Ideally, liability rules would discourage violations of individuals’ rights without discouraging the productive enjoyment thereof. Economists try to strike this balance by assigning liability to the “least cost avoider”—the party for whom preventing or ameliorating rights-infringing activity is the cheapest.
It appears unlikely that AI tool providers are the least cost avoiders of securities law violations. If, for example, a registered securities firm, such as a broker-dealer, investment adviser, or investment company, uses a generic AI model, it is far likelier that the firm, not the model developer, would have an advantage in mitigating securities law risks—including through a dedicated compliance team.
It may be more tempting to view the AI provider as the least cost avoider when an individual, not a registered securities firm, uses the tool.

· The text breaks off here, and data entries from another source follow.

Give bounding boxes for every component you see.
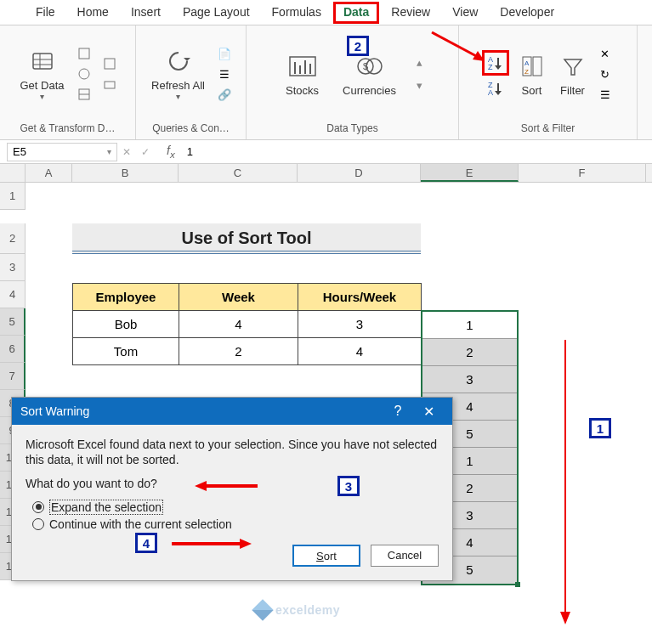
svg-point-5 [79,69,89,79]
cell-employee: Bob [73,311,179,338]
currencies-button[interactable]: $ Currencies [339,50,400,99]
svg-text:Z: Z [488,63,493,71]
existing-connections-icon[interactable] [102,76,117,92]
name-box[interactable]: E5 ▾ [7,143,117,161]
from-table-icon[interactable] [77,87,92,102]
tab-review[interactable]: Review [381,2,440,24]
tab-page-layout[interactable]: Page Layout [173,2,260,24]
svg-rect-11 [290,57,315,76]
sort-ascending-button[interactable]: AZ [482,50,509,76]
from-text-icon[interactable] [77,46,92,61]
svg-marker-31 [564,59,581,75]
properties-icon[interactable]: ☰ [217,66,232,82]
svg-text:A: A [488,88,493,97]
cell-hours: 3 [298,311,422,338]
svg-text:Z: Z [524,68,529,76]
svg-rect-8 [105,59,115,69]
get-data-button[interactable]: Get Data ▾ [16,45,67,103]
col-header-f[interactable]: F [519,164,646,182]
cancel-formula-icon[interactable]: ✕ [117,146,136,158]
tab-home[interactable]: Home [67,2,119,24]
sort-button[interactable]: AZ Sort [514,50,550,99]
row-header[interactable]: 3 [0,254,26,281]
fill-handle[interactable] [515,582,520,587]
chevron-down-icon: ▾ [176,92,180,101]
header-employee: Employee [73,284,179,311]
watermark-text: exceldemy [275,603,340,617]
from-web-icon[interactable] [77,66,92,82]
expand-label: Expand the selection [49,500,163,515]
tab-data[interactable]: Data [333,2,379,24]
callout-4: 4 [135,533,157,553]
select-all-triangle[interactable] [0,164,26,182]
refresh-icon [164,47,193,76]
tab-insert[interactable]: Insert [121,2,171,24]
table-row[interactable]: Bob 4 3 [73,311,422,338]
queries-connections-icon[interactable]: 📄 [217,46,232,61]
stocks-icon [288,52,317,81]
chevron-down-icon: ▾ [40,92,44,101]
row-header[interactable]: 5 [0,308,26,336]
callout-1: 1 [589,418,611,438]
header-week: Week [179,284,298,311]
advanced-icon[interactable]: ☰ [598,87,613,102]
svg-rect-9 [105,82,115,88]
tab-developer[interactable]: Developer [490,2,564,24]
option-continue-selection[interactable]: Continue with the current selection [32,517,439,531]
table-row[interactable]: Tom 2 4 [73,338,422,365]
filter-button[interactable]: Filter [555,50,591,99]
sort-descending-button[interactable]: ZA [485,79,507,98]
column-headers: A B C D E F [0,164,652,183]
worksheet-area[interactable]: 1 2 3 4 5 6 7 8 9 10 11 12 13 14 Use of … [0,183,652,641]
scroll-up-icon[interactable]: ▴ [417,56,422,69]
row-header[interactable]: 4 [0,281,26,308]
col-header-d[interactable]: D [298,164,421,182]
row-header[interactable]: 7 [0,363,26,390]
sort-za-icon: ZA [486,80,505,97]
tab-file[interactable]: File [26,2,65,24]
sort-icon: AZ [518,52,547,81]
name-box-value: E5 [13,145,26,158]
chevron-down-icon: ▾ [107,147,111,156]
dialog-sort-button[interactable]: Sort [292,545,360,567]
dialog-titlebar[interactable]: Sort Warning ? ✕ [12,398,452,425]
filter-icon [558,52,587,81]
dialog-cancel-button[interactable]: Cancel [371,545,439,567]
scroll-down-icon[interactable]: ▾ [417,79,422,92]
clear-filter-icon[interactable]: ✕ [598,46,613,61]
sort-label: Sort [522,84,542,97]
option-expand-selection[interactable]: Expand the selection [32,500,439,514]
col-header-c[interactable]: C [179,164,298,182]
sort-az-icon: AZ [486,54,505,71]
cell-e6: 2 [422,339,517,366]
edit-links-icon[interactable]: 🔗 [217,87,232,102]
group-label-queries: Queries & Con… [152,122,230,138]
row-header[interactable]: 1 [0,183,26,210]
cell-week: 2 [179,338,298,365]
fx-icon[interactable]: fx [167,144,175,160]
dialog-close-button[interactable]: ✕ [413,404,444,420]
col-header-b[interactable]: B [72,164,179,182]
formula-value[interactable]: 1 [187,145,193,158]
row-header[interactable]: 2 [0,223,26,254]
svg-point-17 [366,59,382,74]
tab-formulas[interactable]: Formulas [262,2,332,24]
refresh-all-button[interactable]: Refresh All ▾ [148,45,208,103]
svg-marker-26 [495,91,502,95]
dialog-message: Microsoft Excel found data next to your … [26,437,439,467]
reapply-icon[interactable]: ↻ [598,66,613,82]
group-get-transform: Get Data ▾ Get & Transform D… [0,25,136,139]
enter-formula-icon[interactable]: ✓ [136,146,155,158]
tab-view[interactable]: View [442,2,488,24]
cell-e5: 1 [422,312,517,339]
col-header-a[interactable]: A [26,164,72,182]
col-header-e[interactable]: E [421,164,519,182]
recent-sources-icon[interactable] [102,56,117,71]
watermark: exceldemy [255,602,340,618]
stocks-button[interactable]: Stocks [282,50,322,99]
dialog-help-button[interactable]: ? [383,404,413,419]
formula-bar: E5 ▾ ✕ ✓ fx 1 [0,140,652,164]
row-header[interactable]: 6 [0,336,26,363]
database-icon [28,47,57,76]
group-sort-filter: AZ ZA AZ Sort Filter ✕ ↻ [459,25,638,139]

But even when that person is no securities law expert, it is still probably cheaper for the individual to handle the legal issues than it would be for the AI provider. Paying for legal advice about a known and specific activity is usually going to be less expensive than devising a compliance program to guard against every possible permutation of securities violation.
This is not to say that policymakers cutting the Gordian knot of AI liability by putting model providers on the hook have nothing going for them. For instance, identifying a clearly liable party could present lower administrative costs for the legal system. Richard Epstein, professor at the New York University School of Law, writes of the “twin objectives” of legal rules: “reducing administrative costs” and “setting desirable incentives.” When these aims are in tension, though, Epstein observes that the question becomes “whether the savings in administrative costs is dissipated by the creation of inferior incentive structures.”
Making AI providers liable for securities violations generally would produce inferior incentives. Tyler Cowen, economist and professor at George Mason University, argues that “placing full liability on AI providers for all their different kinds of output, and the consequences of those outputs, would probably bankrupt them.” That would reduce valuable AI innovations that benefit securities market participants.
In addition, in situations where an AI user is directly responsible for a securities violation and the AI provider merely failed to prevent that violation, it still would be likely more enticing to launch enforcement and private actions against the AI provider wherever possible, as such a provider would tend to be a higher profile target with the seeming ability to pay a large judgment or settlement. For this reason, making AI firms liable for such securities violations would perversely have those companies regularly pick up the tab for the parties clearly and directly responsible for violations.
AI provider liability for securities violations does not look any better through the lenses of the common law, such as products liability or agency law. Neither doctrine suggests universal AI provider liability for resulting harm is appropriate.
For one, in most of the United States, provider liability for faulty products only covers physical injuries to people and property, not “purely economic losses,” which would typically characterize securities violations. Moreover, important (but not uniformly applied) product liability considerations ask whether the user modified the product or used it in an abnormal fashion, either of which could forestall the provider’s liability. When a user prompts an AI tool to produce a securities violation, there is a reasonable argument that the user engaged in modification or abnormal use. At the very least, this is the type of argument that courts should consider.
Agency law reveals similar issues. The typical rule is that principals (on whose behalf agents act) are liable for acts of their agents that are within the scope of the agents’ employment. In the AI context, even if we assume that the AI provider could be the principal to the digital AI agent, there remains the question of whether the AI agent acted within the scope of “employment.” Because these questions are often litigated with mixed results, a liability regime that ignores them would clash with the time-tested subtleties of the common law.
Key principles of U.S. securities law also weigh against uniform AI provider liability. Specifically, securities laws have varying state of mind requirements. Notably, private fraud actions under the Securities Exchange Act and its implementing regulations have been interpreted by the Supreme Court to require allegations of the defendant’s “intent to deceive, manipulate, or defraud.” The FAIRR Act would circumvent such requirements by deeming the AI provider to have the relevant state of mind. Notably, a recent speech by U.S. Securities and Exchange Commission Chair Gary Gensler interpreted the FAIRR Act as proposing to impose a strict liability standard.
Undermining intent requirements not only would clash with existing law, but it would also reveal the inefficiency of placing blame with AI providers. State-of-mind requirements can, in part, codify important intuitions about whether a party was in any good position to avoid harms. For example, in asking whether harm was foreseeable, the tort law’s negligence standard essentially asks whether it would have made any sense for the defendant to act in a way that would have averted the harm. In removing, or at least downgrading, AI provider state-of-mind requirements for securities violations, the FAIRR Act would allocate liability for conduct in ways that have not previously made sense to policymakers or courts.
Grappling with liability questions in the age of AI is critical. But taking the lazy way out by blaming those building AI tools that all of us stand to benefit from is not the answer, particularly when doing so clashes with both economics and longstanding legal principles.